A reality that was then rolled out at UMW campus-wide when Tim Owens effectively built a web hosting service for UMW that was built around WordPress. We ran it using CPanel and WHMCS, but integrated the whole environment on top of WordPress—making it effectively the portal to the Domain of One’s Own project we officially rolled out at UMW in 2015. This gave every interested student, staff, and faculty member their own domain and web hosting for the duration of their time at UMW. What’s more, the vast majority of the applications installed (over 80%) were WordPress, reinforcing just how synonymous this technology had become with building web sites. So UMW had become one of the main hubs for pushing WordPress as a viable alternative for just about everything: “sanitation, medicine, education, wine, public order, irrigation, roads, the fresh-water system, and public health, etc. “But what the hell had WordPress ever done for us?

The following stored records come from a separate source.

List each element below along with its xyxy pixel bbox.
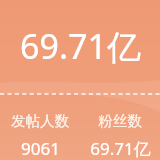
staticText: 69.71亿 bbox=[90, 137, 151, 160]
button[interactable]: 69.71亿 bbox=[0, 0, 160, 93]
staticText: 69.71亿 bbox=[20, 23, 141, 69]
button[interactable]: 粉丝数 bbox=[80, 95, 160, 160]
staticText: 9061 bbox=[21, 137, 60, 160]
staticText: 发帖人数 bbox=[11, 112, 69, 130]
button[interactable]: 发帖人数 bbox=[0, 95, 80, 160]
staticText: 粉丝数 bbox=[98, 112, 142, 130]
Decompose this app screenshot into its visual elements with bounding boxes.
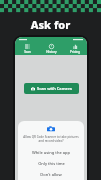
staticText: Ask for Permission xyxy=(0,17,101,47)
other: Camera xyxy=(47,126,55,132)
button[interactable]: Scan xyxy=(15,42,39,55)
staticText: Allow QR Code Scanner to take pictures a… xyxy=(23,135,79,143)
button[interactable]: Don't allow xyxy=(18,169,84,180)
button[interactable]: History xyxy=(39,42,63,55)
button[interactable]: While using the app xyxy=(18,147,84,158)
button[interactable]: Scan with Camera xyxy=(24,83,79,94)
staticText: Only this time xyxy=(38,161,65,166)
staticText: While using the app xyxy=(32,150,70,155)
staticText: Don't allow xyxy=(40,172,62,177)
button[interactable]: Pricing xyxy=(63,42,87,55)
staticText: Scan with Camera xyxy=(37,86,72,91)
staticText: Scan xyxy=(24,50,31,54)
staticText: History xyxy=(46,50,57,54)
staticText: Pricing xyxy=(70,50,80,54)
button[interactable]: Only this time xyxy=(18,158,84,169)
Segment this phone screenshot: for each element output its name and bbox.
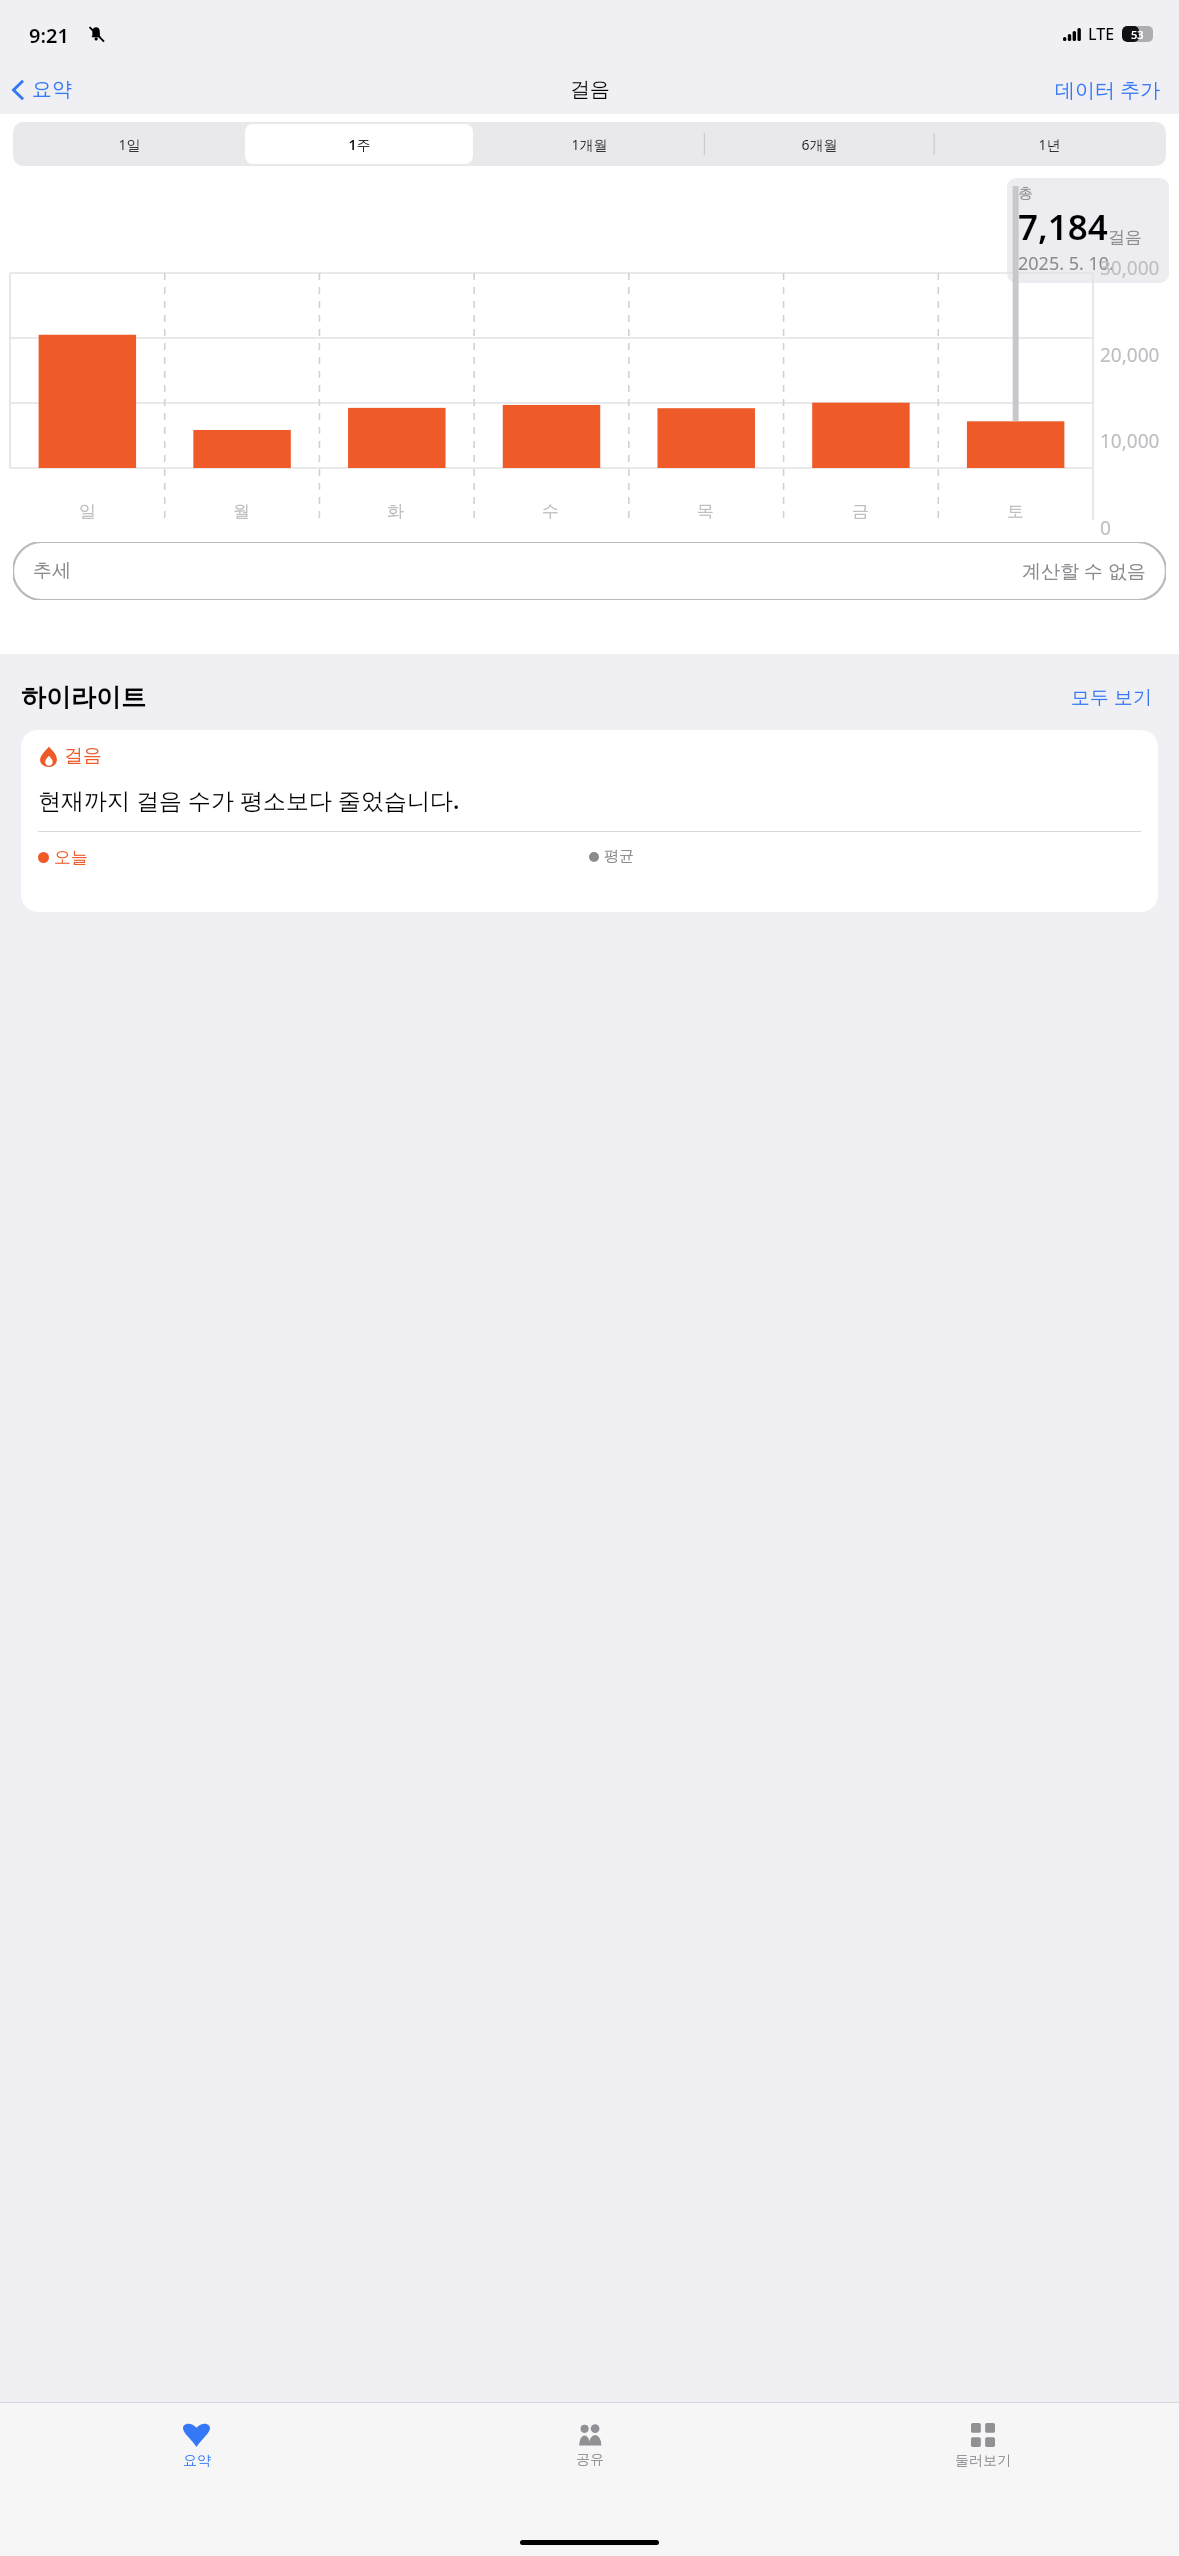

Well, it helped change the direction of my life yet again just a couple of years ago. In July 2013 Tim Owens and I started our own web hosting company called Reclaim Hosting with the idea of supporting other universities that might want to explore the Domain of One’s Own concept on their campus. We built our hosting around WordPress (it is effectively the integration point for WHMCS and CPanel), and two years later we have seen an outpouring of interest in this work. More and more universities and colleges see shared web hosting as one way of enabling faculty and students to manage their own work, create a personal space, and learn more about how the web works. What’s more, WordPress continues to drive a vast amount of that work—more than 80% on Reclaim’s servers—which is almost at 10,000 accounts.
So, I can thank WordPress for giving me a job, allowing me to define my professional identity, helping me experiment with new ways of teaching, supporting me empower faculty and students to take control of their digital identity, providing me a great business opportunity, and even enabling me to quit my day job and move my family to Italy. One might say “WordPress MADE ME!” But you could also say I was one of the many who helped make WordPress, which is the single greatest thing about this open source software as well as the community that drives it. You truly get out of it what you put into it. What has WordPress done for me? Well, as much as I have done for WordPress. This application embodies the virtuous circle of open software in my mind, and deciding to fall down the WordPress rabbit hole back in 2004 was, in hindsight, one of the smartest things I ever did personally and professionally. Thanks WordPress, I remain you’re #1 Fan!
- I also remember we had to hack the header.php file of the theme to re-arrange the order of the pages in the menu—another feature now baked in.